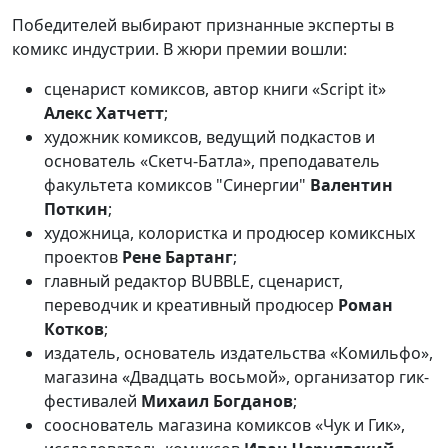
Победителей выбирают признанные эксперты в
комикс индустрии. В жюри премии вошли:
сценарист комиксов, автор книги «Script it»
Алекс Хатчетт
;
художник комиксов, ведущий подкастов и
основатель «Скетч-Батла», преподаватель
факультета комиксов "Синергии"
Валентин
Поткин
;
художница, колористка и продюсер комиксных
проектов
Рене Бартанг
;
главный редактор BUBBLE, сценарист,
переводчик и креативный продюсер
Роман
Котков
;
издатель, основатель издательства «Комильфо»,
магазина «Двадцать восьмой», организатор гик-
фестивалей
Михаил Богданов
;
сооснователь магазина комиксов «Чук и Гик»,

### Exercise instructions
Give the data above again, exactly, with every picture removed.

### Exercise output
Победителей выбирают признанные эксперты в
комикс индустрии. В жюри премии вошли:
сценарист комиксов, автор книги «Script it»
Алекс Хатчетт
;
художник комиксов, ведущий подкастов и
основатель «Скетч-Батла», преподаватель
факультета комиксов "Синергии"
Валентин
Поткин
;
художница, колористка и продюсер комиксных
проектов
Рене Бартанг
;
главный редактор BUBBLE, сценарист,
переводчик и креативный продюсер
Роман
Котков
;
издатель, основатель издательства «Комильфо»,
магазина «Двадцать восьмой», организатор гик-
фестивалей
Михаил Богданов
;
сооснователь магазина комиксов «Чук и Гик»,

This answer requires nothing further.